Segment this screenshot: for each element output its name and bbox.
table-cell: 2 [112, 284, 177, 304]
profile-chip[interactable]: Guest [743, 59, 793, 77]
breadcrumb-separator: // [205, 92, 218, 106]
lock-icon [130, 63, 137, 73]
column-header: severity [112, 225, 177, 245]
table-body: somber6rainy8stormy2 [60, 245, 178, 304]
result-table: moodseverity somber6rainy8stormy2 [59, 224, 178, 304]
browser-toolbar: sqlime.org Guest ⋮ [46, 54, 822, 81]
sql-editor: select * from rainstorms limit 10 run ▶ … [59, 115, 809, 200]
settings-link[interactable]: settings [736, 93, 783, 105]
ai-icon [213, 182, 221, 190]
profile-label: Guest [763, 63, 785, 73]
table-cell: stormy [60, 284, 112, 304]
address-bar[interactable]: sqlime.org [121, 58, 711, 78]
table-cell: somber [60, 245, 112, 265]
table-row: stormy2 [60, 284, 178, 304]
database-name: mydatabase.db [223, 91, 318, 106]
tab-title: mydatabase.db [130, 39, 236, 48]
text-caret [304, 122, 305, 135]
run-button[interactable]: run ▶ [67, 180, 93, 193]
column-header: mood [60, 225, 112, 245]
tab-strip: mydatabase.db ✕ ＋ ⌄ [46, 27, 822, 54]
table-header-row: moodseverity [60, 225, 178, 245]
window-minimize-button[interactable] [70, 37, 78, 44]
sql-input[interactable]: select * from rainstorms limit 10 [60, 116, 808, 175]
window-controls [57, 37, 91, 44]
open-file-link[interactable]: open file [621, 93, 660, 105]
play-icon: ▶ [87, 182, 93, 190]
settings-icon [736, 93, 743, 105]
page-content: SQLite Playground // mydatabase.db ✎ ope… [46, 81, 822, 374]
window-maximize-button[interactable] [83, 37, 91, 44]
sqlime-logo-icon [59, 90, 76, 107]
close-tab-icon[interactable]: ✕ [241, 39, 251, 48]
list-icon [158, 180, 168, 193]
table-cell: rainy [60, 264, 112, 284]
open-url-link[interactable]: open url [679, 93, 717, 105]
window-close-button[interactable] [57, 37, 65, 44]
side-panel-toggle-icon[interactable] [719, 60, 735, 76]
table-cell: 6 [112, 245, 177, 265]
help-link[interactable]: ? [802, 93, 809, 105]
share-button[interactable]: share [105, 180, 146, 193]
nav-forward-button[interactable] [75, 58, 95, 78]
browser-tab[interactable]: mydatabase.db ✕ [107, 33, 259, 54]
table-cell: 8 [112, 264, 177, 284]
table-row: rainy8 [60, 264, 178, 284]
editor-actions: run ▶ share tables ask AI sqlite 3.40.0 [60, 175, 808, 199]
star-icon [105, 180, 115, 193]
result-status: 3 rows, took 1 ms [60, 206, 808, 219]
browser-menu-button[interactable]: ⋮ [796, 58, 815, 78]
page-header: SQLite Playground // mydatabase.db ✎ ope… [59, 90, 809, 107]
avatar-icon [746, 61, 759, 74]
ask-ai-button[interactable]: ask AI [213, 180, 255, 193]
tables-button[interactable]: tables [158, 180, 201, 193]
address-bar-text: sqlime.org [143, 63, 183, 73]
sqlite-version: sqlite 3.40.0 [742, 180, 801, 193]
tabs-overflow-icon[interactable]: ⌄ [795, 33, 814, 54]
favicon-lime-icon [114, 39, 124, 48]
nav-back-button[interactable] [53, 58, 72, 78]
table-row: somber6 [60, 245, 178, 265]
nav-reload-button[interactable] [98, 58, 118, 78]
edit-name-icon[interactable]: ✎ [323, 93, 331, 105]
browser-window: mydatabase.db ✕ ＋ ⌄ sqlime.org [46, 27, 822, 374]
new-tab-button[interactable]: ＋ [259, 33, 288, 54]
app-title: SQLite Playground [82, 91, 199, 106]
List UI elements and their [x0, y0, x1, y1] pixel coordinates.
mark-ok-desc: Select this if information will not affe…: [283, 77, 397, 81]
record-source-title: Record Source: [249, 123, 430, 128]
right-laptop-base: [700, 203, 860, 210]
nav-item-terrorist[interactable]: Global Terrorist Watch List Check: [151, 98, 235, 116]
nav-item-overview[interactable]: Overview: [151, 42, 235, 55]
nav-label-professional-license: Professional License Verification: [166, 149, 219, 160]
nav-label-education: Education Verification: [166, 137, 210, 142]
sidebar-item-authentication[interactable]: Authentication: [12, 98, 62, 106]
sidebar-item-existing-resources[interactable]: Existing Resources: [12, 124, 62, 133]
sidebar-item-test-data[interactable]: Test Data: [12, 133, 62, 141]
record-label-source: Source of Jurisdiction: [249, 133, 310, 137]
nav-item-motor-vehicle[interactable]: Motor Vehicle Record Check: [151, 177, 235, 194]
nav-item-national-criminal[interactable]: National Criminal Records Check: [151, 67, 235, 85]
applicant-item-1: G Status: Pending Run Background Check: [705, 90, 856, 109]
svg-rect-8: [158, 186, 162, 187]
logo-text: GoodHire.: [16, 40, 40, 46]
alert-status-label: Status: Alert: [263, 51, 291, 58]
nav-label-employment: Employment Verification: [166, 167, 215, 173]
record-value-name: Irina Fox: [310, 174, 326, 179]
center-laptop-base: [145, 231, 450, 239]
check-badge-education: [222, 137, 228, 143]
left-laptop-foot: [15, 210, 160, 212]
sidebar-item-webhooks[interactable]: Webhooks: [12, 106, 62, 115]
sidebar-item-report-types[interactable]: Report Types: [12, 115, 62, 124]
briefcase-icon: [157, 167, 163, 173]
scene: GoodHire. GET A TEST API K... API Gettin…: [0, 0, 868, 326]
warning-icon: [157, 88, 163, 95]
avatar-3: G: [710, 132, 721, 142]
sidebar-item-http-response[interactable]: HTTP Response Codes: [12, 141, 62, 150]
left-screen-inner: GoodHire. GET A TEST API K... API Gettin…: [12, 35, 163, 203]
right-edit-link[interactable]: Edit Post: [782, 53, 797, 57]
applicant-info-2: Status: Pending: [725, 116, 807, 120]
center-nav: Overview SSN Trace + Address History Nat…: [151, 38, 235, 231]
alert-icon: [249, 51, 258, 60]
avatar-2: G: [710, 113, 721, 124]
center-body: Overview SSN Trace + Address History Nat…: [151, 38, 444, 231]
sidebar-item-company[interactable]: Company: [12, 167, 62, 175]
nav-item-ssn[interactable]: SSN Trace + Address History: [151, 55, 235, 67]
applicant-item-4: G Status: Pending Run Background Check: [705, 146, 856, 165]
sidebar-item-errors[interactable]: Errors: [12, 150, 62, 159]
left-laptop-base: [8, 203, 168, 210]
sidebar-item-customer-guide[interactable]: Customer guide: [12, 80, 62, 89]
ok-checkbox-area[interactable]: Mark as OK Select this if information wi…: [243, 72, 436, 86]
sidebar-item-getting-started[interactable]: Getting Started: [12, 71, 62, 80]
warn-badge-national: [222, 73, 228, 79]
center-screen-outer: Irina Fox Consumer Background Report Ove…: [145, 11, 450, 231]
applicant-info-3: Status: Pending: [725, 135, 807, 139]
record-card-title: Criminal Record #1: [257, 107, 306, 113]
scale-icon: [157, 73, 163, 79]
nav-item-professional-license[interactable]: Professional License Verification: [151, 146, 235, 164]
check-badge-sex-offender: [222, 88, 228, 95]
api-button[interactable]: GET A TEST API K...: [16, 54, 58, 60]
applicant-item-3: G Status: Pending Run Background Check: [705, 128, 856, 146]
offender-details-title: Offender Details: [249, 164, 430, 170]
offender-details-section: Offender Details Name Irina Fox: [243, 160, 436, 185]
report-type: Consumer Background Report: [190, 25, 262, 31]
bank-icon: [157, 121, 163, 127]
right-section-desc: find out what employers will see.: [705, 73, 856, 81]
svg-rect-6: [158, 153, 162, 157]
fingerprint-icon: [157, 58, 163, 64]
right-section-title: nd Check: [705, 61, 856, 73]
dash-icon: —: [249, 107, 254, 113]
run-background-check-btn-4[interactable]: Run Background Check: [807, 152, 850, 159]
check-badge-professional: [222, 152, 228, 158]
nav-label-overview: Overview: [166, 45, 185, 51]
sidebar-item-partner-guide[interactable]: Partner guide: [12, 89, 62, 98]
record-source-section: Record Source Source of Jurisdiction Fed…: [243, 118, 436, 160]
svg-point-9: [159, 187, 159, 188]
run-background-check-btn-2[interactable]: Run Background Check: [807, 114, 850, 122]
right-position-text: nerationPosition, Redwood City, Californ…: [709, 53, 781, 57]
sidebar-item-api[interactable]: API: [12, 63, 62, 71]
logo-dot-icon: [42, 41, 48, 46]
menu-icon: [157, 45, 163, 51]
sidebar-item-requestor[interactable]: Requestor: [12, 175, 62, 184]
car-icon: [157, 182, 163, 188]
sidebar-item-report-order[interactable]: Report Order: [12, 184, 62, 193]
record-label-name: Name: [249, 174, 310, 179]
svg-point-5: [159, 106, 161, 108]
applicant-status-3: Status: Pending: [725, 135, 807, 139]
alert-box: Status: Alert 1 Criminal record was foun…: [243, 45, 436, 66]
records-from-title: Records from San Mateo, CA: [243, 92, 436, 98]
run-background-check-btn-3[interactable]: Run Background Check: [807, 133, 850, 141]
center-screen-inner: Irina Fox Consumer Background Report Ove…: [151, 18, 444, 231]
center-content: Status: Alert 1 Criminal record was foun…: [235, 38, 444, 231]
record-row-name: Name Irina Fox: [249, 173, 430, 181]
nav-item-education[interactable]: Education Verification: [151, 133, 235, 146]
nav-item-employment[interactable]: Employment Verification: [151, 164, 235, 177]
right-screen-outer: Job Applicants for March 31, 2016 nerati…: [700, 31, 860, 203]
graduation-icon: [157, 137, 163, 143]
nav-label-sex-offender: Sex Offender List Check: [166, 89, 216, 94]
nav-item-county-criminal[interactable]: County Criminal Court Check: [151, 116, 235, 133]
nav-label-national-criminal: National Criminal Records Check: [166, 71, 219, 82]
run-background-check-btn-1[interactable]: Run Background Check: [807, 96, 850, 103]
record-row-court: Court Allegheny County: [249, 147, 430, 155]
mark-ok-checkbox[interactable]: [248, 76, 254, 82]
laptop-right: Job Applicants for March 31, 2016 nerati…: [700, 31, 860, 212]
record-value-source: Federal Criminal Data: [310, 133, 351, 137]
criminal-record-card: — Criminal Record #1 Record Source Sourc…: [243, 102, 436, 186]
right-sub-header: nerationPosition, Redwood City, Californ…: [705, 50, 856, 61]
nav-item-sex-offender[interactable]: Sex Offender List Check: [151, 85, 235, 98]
════════════════════
[ACTION ITEM]
A single figure is the whole answer: the number of lines in the material above that contain "information".

[OUTPUT BELOW]
2